## THE DATA
'''

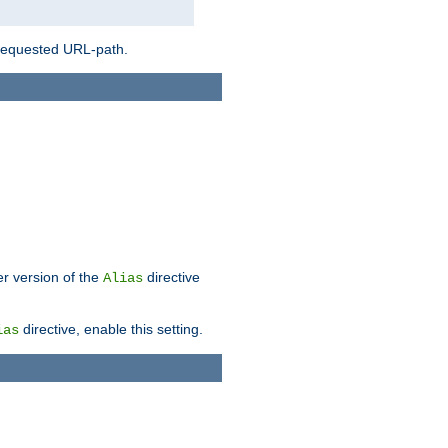
 requested URL-path.
er version of the
directive
Alias
directive, enable this setting.
ias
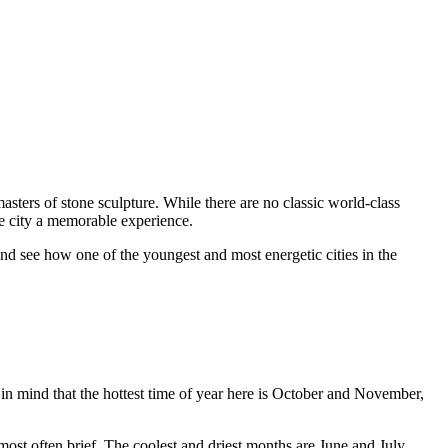
y masters of stone sculpture. While there are no classic world-class
the city a memorable experience.
nd see how one of the youngest and most energetic cities in the
 in mind that the hottest time of year here is October and November,
ost often brief. The coolest and driest months are June and July.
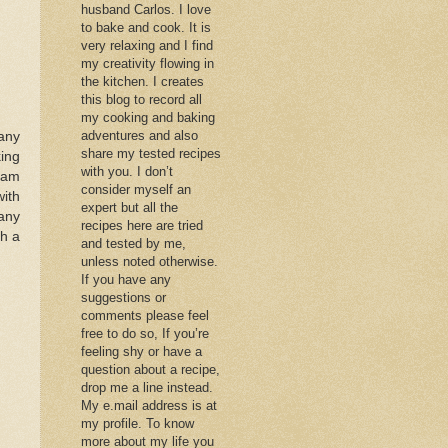
husband Carlos. I love
to bake and cook. It is
very relaxing and I find
my creativity flowing in
the kitchen. I creates
this blog to record all
my cooking and baking
adventures and also
many
share my tested recipes
king
with you. I don’t
I am
consider myself an
ith
expert but all the
 any
recipes here are tried
th a
and tested by me,
unless noted otherwise.
If you have any
suggestions or
comments please feel
free to do so, If you’re
feeling shy or have a
question about a recipe,
drop me a line instead.
My e.mail address is at
my profile. To know
more about my life you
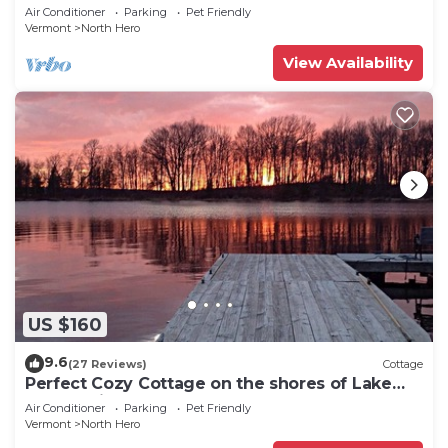
CAMP”Fishing, Dock, Fire Pit, Boat launch &
Air Conditioner
Parking
Pet Friendly
Boat
Vermont
North Hero
View Availability
US $160
9.6
(27 Reviews)
Cottage
Perfect Cozy Cottage on the shores of Lake
Champlain
Air Conditioner
Parking
Pet Friendly
Vermont
North Hero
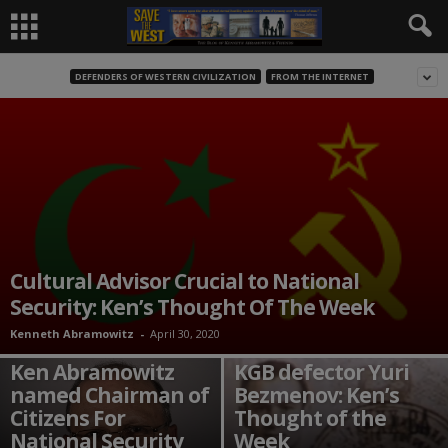
DEFENDERS OF WESTERN CIVILIZATION
FROM THE INTERNET
Cultural Advisor Crucial to National
Security: Ken’s Thought Of The Week
Kenneth Abramowitz
-
April 30, 2020
Time to rediscover
Ken Abramowitz
KGB defector Yuri
named Chairman of
Bezmenov: Ken’s
Citizens For
Thought of the
National Security
Week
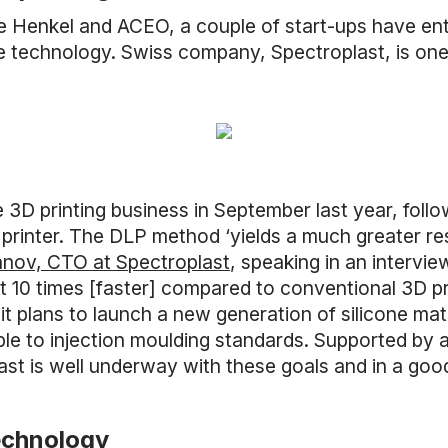
ke Henkel and ACEO, a couple of start-ups have ent
he technology. Swiss company, Spectroplast, is o
e 3D printing business in September last year, foll
rinter. The DLP method ‘yields a much greater res
anov, CTO at Spectroplast
, speaking in an intervi
ast 10 times [faster] compared to conventional 3D pr
 plans to launch a new generation of silicone mate
le to injection moulding standards. Supported by 
last is well underway with these goals and in a good
echnology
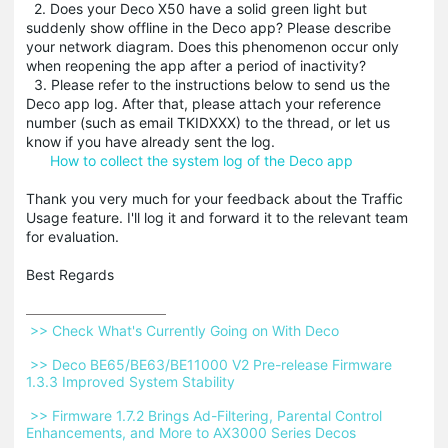
2. Does your Deco X50 have a solid green light but
suddenly show offline in the Deco app? Please describe
your network diagram. Does this phenomenon occur only
when reopening the app after a period of inactivity?
3. Please refer to the instructions below to send us the
Deco app log. After that, please attach your reference
number (such as email TKIDXXX) to the thread, or let us
know if you have already sent the log.
How to collect the system log of the Deco app
Thank you very much for your feedback about the Traffic
Usage feature. I'll log it and forward it to the relevant team
for evaluation.
Best Regards
 >> Check What's Currently Going on With Deco 
 >> Deco BE65/BE63/BE11000 V2 Pre-release Firmware 
1.3.3 Improved System Stability 
 >> Firmware 1.7.2 Brings Ad-Filtering, Parental Control 
Enhancements, and More to AX3000 Series Decos 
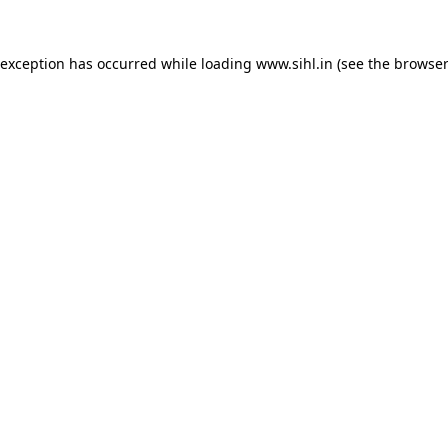
 exception has occurred while loading
www.sihl.in
(see the
browser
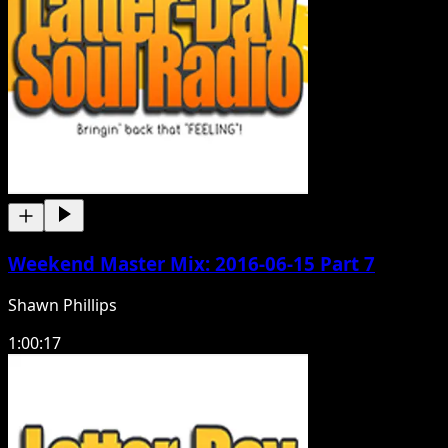
Weekend Master Mix: 2016-06-15 Part 7
Shawn Phillips
1:00:17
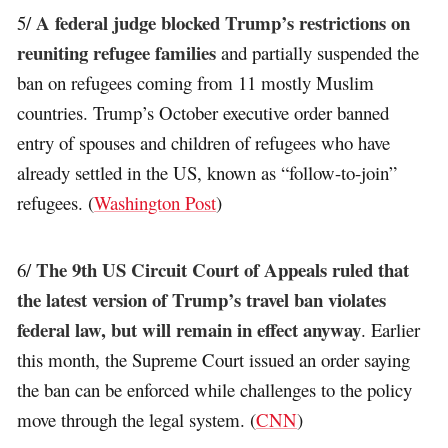
A federal judge blocked Trump’s restrictions on
5/
reuniting refugee families
and partially suspended the
ban on refugees coming from 11 mostly Muslim
countries. Trump’s October executive order banned
entry of spouses and children of refugees who have
already settled in the US, known as “follow-to-join”
refugees. (
Washington Post
)
The 9th US Circuit Court of Appeals ruled that
6/
the latest version of Trump’s travel ban violates
federal law, but will remain in effect anyway
. Earlier
this month, the Supreme Court issued an order saying
the ban can be enforced while challenges to the policy
move through the legal system. (
CNN
)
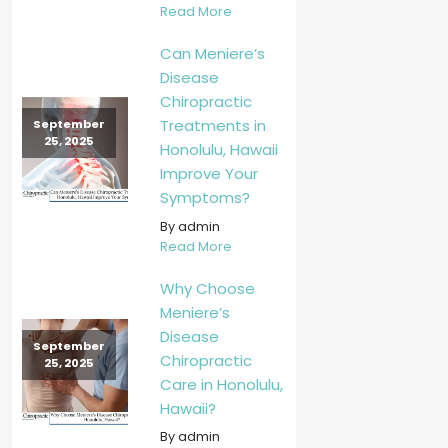
Read More
Can Meniere’s
Disease
Chiropractic
Treatments in
September
25, 2025
Honolulu, Hawaii
Improve Your
Symptoms?
By admin
Read More
Why Choose
Meniere’s
Disease
September
Chiropractic
25, 2025
Care in Honolulu,
Hawaii?
By admin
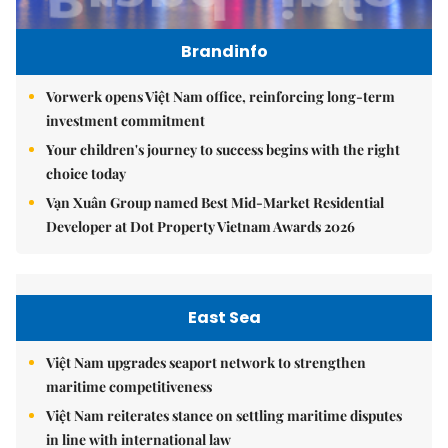
Brandinfo
Vorwerk opens Việt Nam office, reinforcing long-term
investment commitment
Your children's journey to success begins with the right
choice today
Vạn Xuân Group named Best Mid-Market Residential
Developer at Dot Property Vietnam Awards 2026
East Sea
Việt Nam upgrades seaport network to strengthen
maritime competitiveness
Việt Nam reiterates stance on settling maritime disputes
in line with international law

'''

## TASK DIRECTIONS
Note every line of the entries in which "have" appears, and copy it down.

## OUTPUT OF THE EXERCISE
If you have any
feeling shy or have a
ke Henkel and ACEO, a couple of start-ups have ent
2. Does your Deco X50 have a solid green light but
know if you have already sent the log.
entry of spouses and children of refugees who have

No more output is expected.